Resolving conflict in the schools

Osaka

Regarding the Feb. 11 AFP article “Violent coaching rooted in militarism“: There has been a bit of discussion on the “culture of bullying” in schools and sports but not much deep thought about how to create a healthy and nurturing atmosphere to replace it.

Of course, authorities are quick to talk about “cracking down” and we already see group punishment being applied in Osaka against the outed schools. This is a continuation of business as usual; violence is a habit that is difficult to break.

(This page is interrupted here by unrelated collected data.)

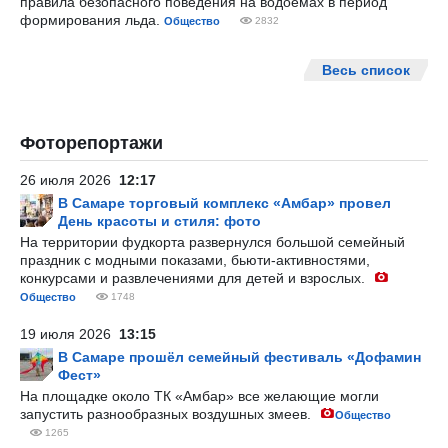
правила безопасного поведения на водоемах в период
формирования льда.
Общество
2832
Весь список
Фоторепортажи
26 июля 2026
12:17
В Самаре торговый комплекс «Амбар» провел
День красоты и стиля: фото
На территории фудкорта развернулся большой семейный
праздник с модными показами, бьюти-активностями,
конкурсами и развлечениями для детей и взрослых.
Общество
1748
19 июля 2026
13:15
В Самаре прошёл семейный фестиваль «Дофамин
Фест»
На площадке около ТК «Амбар» все желающие могли
запустить разнообразных воздушных змеев.
Общество
1265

Fortunately experts have been working diligently for years developing conflict resolution programs that engender a culture of peace in schools. Peer mediation and restorative justice programs have been implemented successfully in schools in many parts of the world. These programs work with all age groups.

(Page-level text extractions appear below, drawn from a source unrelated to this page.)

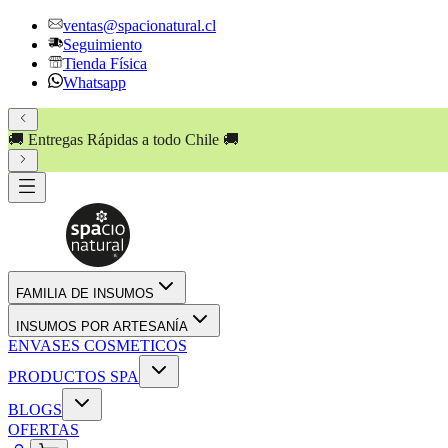
ventas@spacionatural.cl
Seguimiento
Tienda Física
Whatsapp
🚚 Entregas Rápidas a todo Chile 🚚
FAMILIA DE INSUMOS
INSUMOS POR ARTESANÍA
ENVASES COSMETICOS
PRODUCTOS SPA
BLOGS
OFERTAS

For children, taking part in these programs means learning individual responsibility as well as practicing empathy and compassion for others.

There are articles in newspapers every day that lament the problem of bullying. However, if we want to create a healthy educational environment in which children learn to express themselves, care for others and take responsibility for their actions, then it is clear what we must do. It isn’t easy to change an ingrained way of thinking in an institution. But change has already occurred in schools that have embraced conflict resolution.

Let us all work hard to advocate for this change in the schools in our communities so that the next generation of children will grow up healthy and confident and will be ready to become the world’s peacemakers.

brett gross
osaka

The opinions expressed in this letter to the editor are the writer’s own and do not necessarily reflect the policies of The Japan Times.